*** Opening EXTRACTED RECORDS ***

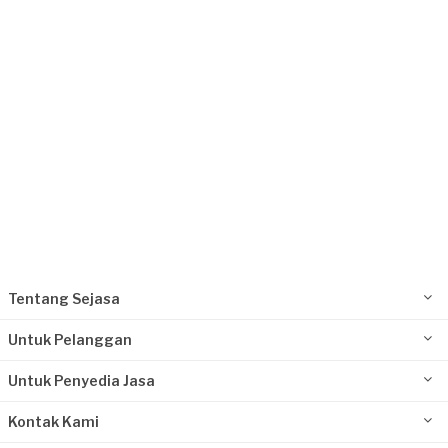
Request Fulfilled
Tentang Sejasa
Untuk Pelanggan
Untuk Penyedia Jasa
Kontak Kami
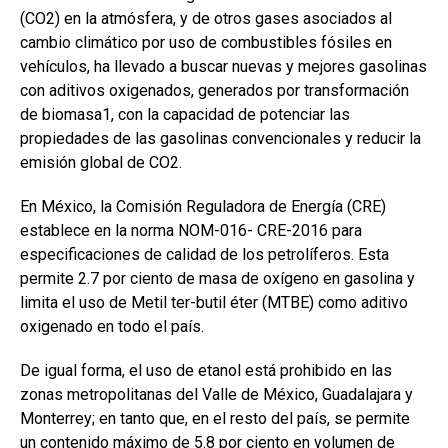
(CO2) en la atmósfera, y de otros gases asociados al
cambio climático por uso de combustibles fósiles en
vehículos, ha llevado a buscar nuevas y mejores gasolinas
con aditivos oxigenados, generados por transformación
de biomasa1, con la capacidad de potenciar las
propiedades de las gasolinas convencionales y reducir la
emisión global de CO2.
En México, la Comisión Reguladora de Energía (CRE)
establece en la norma NOM-016- CRE-2016 para
especificaciones de calidad de los petrolíferos. Esta
permite 2.7 por ciento de masa de oxígeno en gasolina y
limita el uso de Metil ter-butil éter (MTBE) como aditivo
oxigenado en todo el país.
De igual forma, el uso de etanol está prohibido en las
zonas metropolitanas del Valle de México, Guadalajara y
Monterrey; en tanto que, en el resto del país, se permite
un contenido máximo de 5.8 por ciento en volumen de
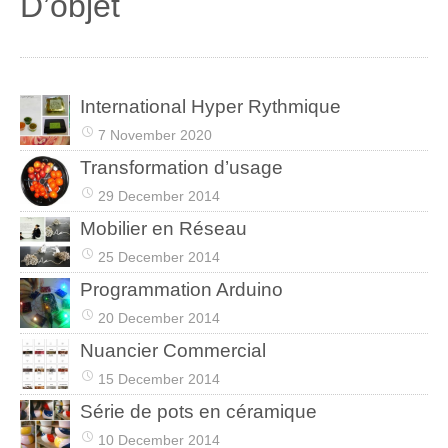
D’objet
International Hyper Rythmique
7 November 2020
Transformation d’usage
29 December 2014
Mobilier en Réseau
25 December 2014
Programmation Arduino
20 December 2014
Nuancier Commercial
15 December 2014
Série de pots en céramique
10 December 2014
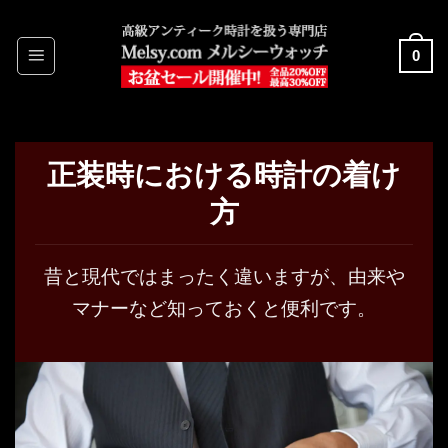
Skip
to
0
content
正装時における時計の着け
方
昔と現代ではまったく違いますが、由来や
マナーなど知っておくと便利です。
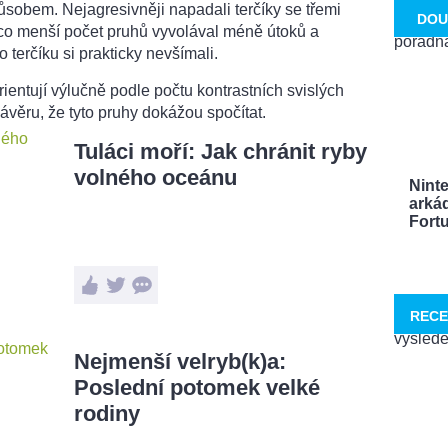
ůsobem. Nejagresivněji napadali terčíky se třemi
DOU
mco menší počet pruhů vyvolával méně útoků a
terčíku si prakticky nevšímali.
rientují výlučně podle počtu kontrastních svislých
závěru, že tyto pruhy dokážou spočítat.
Tuláci moří: Jak chránit ryby
volného oceánu
Nint
arká
Fortu
RECE
Nejmenší velryb(k)a:
Poslední potomek velké
rodiny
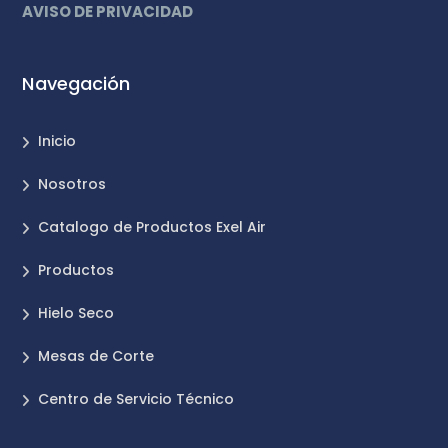
AVISO DE PRIVACIDAD
Navegación
Inicio
Nosotros
Catalogo de Productos Exel Air
Productos
Hielo Seco
Mesas de Corte
Centro de Servicio Técnico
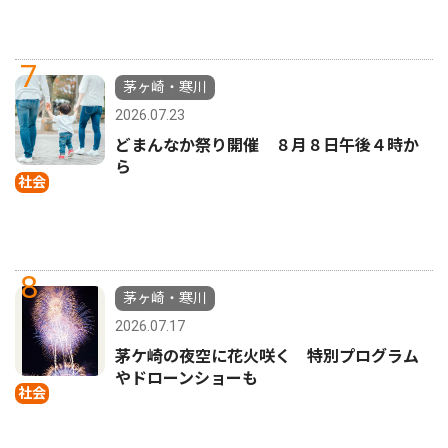
7
茅ヶ崎・寒川
2026.07.23
どまんなか祭り開催 ８月８日午後４時か
ら
社会
8
茅ヶ崎・寒川
2026.07.17
茅ケ崎の夜空に花火咲く 特別プログラム
やドローンショーも
社会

*** Closing EXTRACTED RECORDS ***

WHAT TO PRODUCE:
Every line above should be printed again word for word, without its pictures.

ANSWER BELOW:
Request Fulfilled
Tentang Sejasa
Untuk Pelanggan
Untuk Penyedia Jasa
Kontak Kami
(CO2) en la atmósfera, y de otros gases asociados al
cambio climático por uso de combustibles fósiles en
vehículos, ha llevado a buscar nuevas y mejores gasolinas
con aditivos oxigenados, generados por transformación
de biomasa1, con la capacidad de potenciar las
propiedades de las gasolinas convencionales y reducir la
emisión global de CO2.
En México, la Comisión Reguladora de Energía (CRE)
establece en la norma NOM-016- CRE-2016 para
especificaciones de calidad de los petrolíferos. Esta
permite 2.7 por ciento de masa de oxígeno en gasolina y
limita el uso de Metil ter-butil éter (MTBE) como aditivo
oxigenado en todo el país.
De igual forma, el uso de etanol está prohibido en las
zonas metropolitanas del Valle de México, Guadalajara y
Monterrey; en tanto que, en el resto del país, se permite
un contenido máximo de 5.8 por ciento en volumen de
D’objet
International Hyper Rythmique
7 November 2020
Transformation d’usage
29 December 2014
Mobilier en Réseau
25 December 2014
Programmation Arduino
20 December 2014
Nuancier Commercial
15 December 2014
Série de pots en céramique
10 December 2014
Skip
to
0
content
正装時における時計の着け
方
昔と現代ではまったく違いますが、由来や
マナーなど知っておくと便利です。
ůsobem. Nejagresivněji napadali terčíky se třemi
DOU
mco menší počet pruhů vyvolával méně útoků a
terčíku si prakticky nevšímali.
rientují výlučně podle počtu kontrastních svislých
závěru, že tyto pruhy dokážou spočítat.
Tuláci moří: Jak chránit ryby
volného oceánu
Nint
arká
Fortu
RECE
Nejmenší velryb(k)a:
Poslední potomek velké
rodiny
AVISO DE PRIVACIDAD
Navegación
Inicio
Nosotros
Catalogo de Productos Exel Air
Productos
Hielo Seco
Mesas de Corte
Centro de Servicio Técnico
7
茅ヶ崎・寒川
2026.07.23
どまんなか祭り開催 ８月８日午後４時か
ら
社会
8
茅ヶ崎・寒川
2026.07.17
茅ケ崎の夜空に花火咲く 特別プログラム
やドローンショーも
社会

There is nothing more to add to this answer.